Dabei gilt es als sehr anspruchsvoll, den Jagdschein zu machen. Drei Teile werden geprüft: die Schießprüfung mit Büchse und Flinte, die schriftliche und die mündlich-praktische Prüfung jeweils in fünf Fachgebieten. Hierbei müssen Prüflinge etwa ihr Wissen über Wild und andere freilebende Tierarten, über Jagdwaffen und Fanggeräte, über Naturschutz, Hege, die Behandlung des erlegten Wildes, Brauchtum sowie über alle relevanten Rechtsbereiche unter Beweis stellen. Zugelassen wird zur Jägerprüfung, „wer die für den Erwerb des Jagdscheines erforderliche Zuverlässigkeit besitzt“, heißt es. Als Altershürde gilt: Spätestens sechs Monate vor der Prüfung muss das 15. Lebensjahr vollendet sein.

Vorsitzender Peter Hatecke (von links), Prüfungsbester Lukas Dubbels und Kreisjägermeister Axel Schuldt. Foto: Jägerschaft des Landkreises Stade
Prüfungsbester in diesem Jahr wurde im Landkreis Stade Lukas Dubbels mit einem Notendurchschnitt von 1,3. Sein Lohn? Er erhält im Forstamt Harsefeld die Möglichkeit, einen Rehbock schießen zu dürfen.
- Die Vorbereitungslehrgänge zur Jägerprüfung werden im Kreis Stade von der Jagdschule Thomfohrde in Bliedersdorf und der Jagdschule Holger Grote in Drochtersen-Hüll angeboten. Die Kurse seien in den vergangenen Jahren immer sehr schnell ausgebucht gewesen, heißt es von der Jägerschaft.
- Standardausbildung für Jäger ist ein neunmonatiger, von den Jägerschaften ausgerichteter und von den Landkreisen angebotener Lehrgang mit ungefähr 200 Unterrichtsstunden.

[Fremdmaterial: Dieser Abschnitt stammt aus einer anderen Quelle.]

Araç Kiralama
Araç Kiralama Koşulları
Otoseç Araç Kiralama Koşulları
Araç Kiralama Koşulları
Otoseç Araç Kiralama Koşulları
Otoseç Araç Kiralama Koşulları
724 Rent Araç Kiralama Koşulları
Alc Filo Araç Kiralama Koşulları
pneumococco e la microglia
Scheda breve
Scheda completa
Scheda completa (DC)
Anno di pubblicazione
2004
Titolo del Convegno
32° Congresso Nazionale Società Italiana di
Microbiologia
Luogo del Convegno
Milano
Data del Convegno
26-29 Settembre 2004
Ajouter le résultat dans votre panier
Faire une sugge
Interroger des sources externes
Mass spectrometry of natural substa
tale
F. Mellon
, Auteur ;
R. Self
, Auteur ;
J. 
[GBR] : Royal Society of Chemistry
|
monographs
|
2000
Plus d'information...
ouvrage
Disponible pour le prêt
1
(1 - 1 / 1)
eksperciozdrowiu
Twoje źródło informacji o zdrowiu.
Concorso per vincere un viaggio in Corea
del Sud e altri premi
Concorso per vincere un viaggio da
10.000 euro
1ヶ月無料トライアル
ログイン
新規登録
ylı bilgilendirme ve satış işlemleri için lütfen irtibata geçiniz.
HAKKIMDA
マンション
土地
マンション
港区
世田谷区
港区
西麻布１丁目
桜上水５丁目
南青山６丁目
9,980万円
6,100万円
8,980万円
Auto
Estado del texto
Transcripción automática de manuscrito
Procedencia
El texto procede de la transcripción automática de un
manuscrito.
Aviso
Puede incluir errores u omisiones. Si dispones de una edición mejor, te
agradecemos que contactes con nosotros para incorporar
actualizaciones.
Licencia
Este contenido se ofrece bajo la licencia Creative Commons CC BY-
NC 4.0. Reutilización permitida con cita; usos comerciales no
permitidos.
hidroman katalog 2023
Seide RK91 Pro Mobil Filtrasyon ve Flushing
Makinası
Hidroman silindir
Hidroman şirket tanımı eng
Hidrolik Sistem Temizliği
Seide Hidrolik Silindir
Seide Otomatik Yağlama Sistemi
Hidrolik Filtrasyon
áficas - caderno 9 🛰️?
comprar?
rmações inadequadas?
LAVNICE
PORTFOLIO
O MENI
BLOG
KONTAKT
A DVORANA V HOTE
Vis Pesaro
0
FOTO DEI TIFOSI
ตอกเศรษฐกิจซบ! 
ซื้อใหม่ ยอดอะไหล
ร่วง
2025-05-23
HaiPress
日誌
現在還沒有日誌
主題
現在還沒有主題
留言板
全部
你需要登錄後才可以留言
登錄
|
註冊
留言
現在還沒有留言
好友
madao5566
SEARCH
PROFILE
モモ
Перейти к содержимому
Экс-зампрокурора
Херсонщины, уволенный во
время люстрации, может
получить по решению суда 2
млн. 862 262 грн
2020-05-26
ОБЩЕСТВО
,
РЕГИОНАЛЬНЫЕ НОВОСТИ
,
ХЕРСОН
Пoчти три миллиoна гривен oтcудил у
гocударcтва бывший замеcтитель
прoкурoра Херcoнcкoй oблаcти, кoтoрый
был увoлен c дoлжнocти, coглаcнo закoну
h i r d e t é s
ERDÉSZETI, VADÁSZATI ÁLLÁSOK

Gruppenbild mit den erfolgreichen Jagdscheinabsolventen aus dem Kreis Stade. Foto: Jägerschaft des Landkreises Stade
Ohrenser Klaus Dammann-Tamke kritisiert Kompaktkurse
Doch der Boom und seine Ausgestaltung ruft auch Kritik hervor. „Ist das noch meine Jagd?“ Diese Frage stellte sich zuletzt auch Klaus Dammann-Tamke aus Ohrensen, Bruder des ehemaligen CDU-Landtagsabgeordneten und amtierenden Präsidenten des Deutschen Jagdverbandes, Helmut Dammann-Tamke, immer öfter. Der ehemalige Tierarzt und leidenschaftliche Jäger beklagt vor allem die zunehmende Kommerzialisierung der Jagd. „Wir laufen Gefahr, dass das jagdliche Handwerk dabei auf der Strecke bleibt“, so Klaus Dammann-Tamke im TAGEBLATT.

Der ehemalige Tierarzt Klaus Dammann-Tamke ist auf einem Bauernhof in Ohrensen aufgewachsen und geht in seinem Heimatort seit 52 Jahren auf die Jagd. Foto: Jakob Brandt
Er glaubt auch nicht, dass alle Inhaber des Grünen Abiturs wirklich jagen wollen und unterscheidet zwischen Jagdscheininhabern und Jägern. Klaus Dammann-Tamke vermutet, dass einige die Jagdprüfung nur ablegen, um sich legal eine Waffe kaufen zu können.
Privaten Jagdschulen steht der erfahrene Jäger ebenfalls kritisch gegenüber. Diese bieten oft zwei- oder dreiwöchige Kompaktkurse zur Erlangung des Jagdscheins an. „Wir wollen keine Massen abfertigen, sondern die teilnehmenden Männer und Frauen in familiärer Atmosphäre auf die Jagdprüfung vorbereiten“, begegnet Anja Dallmann von der privaten Jagdschule Jagdtalente in Meinstedt im Kreis Rotenburg der Kritik. Vielen Interessierten fehle schlichtweg die Zeit für die neunmonatige Ausbildung. Inhaltlich unterschieden sich die Kurse von Jägerschaften und Jagdschulen nicht.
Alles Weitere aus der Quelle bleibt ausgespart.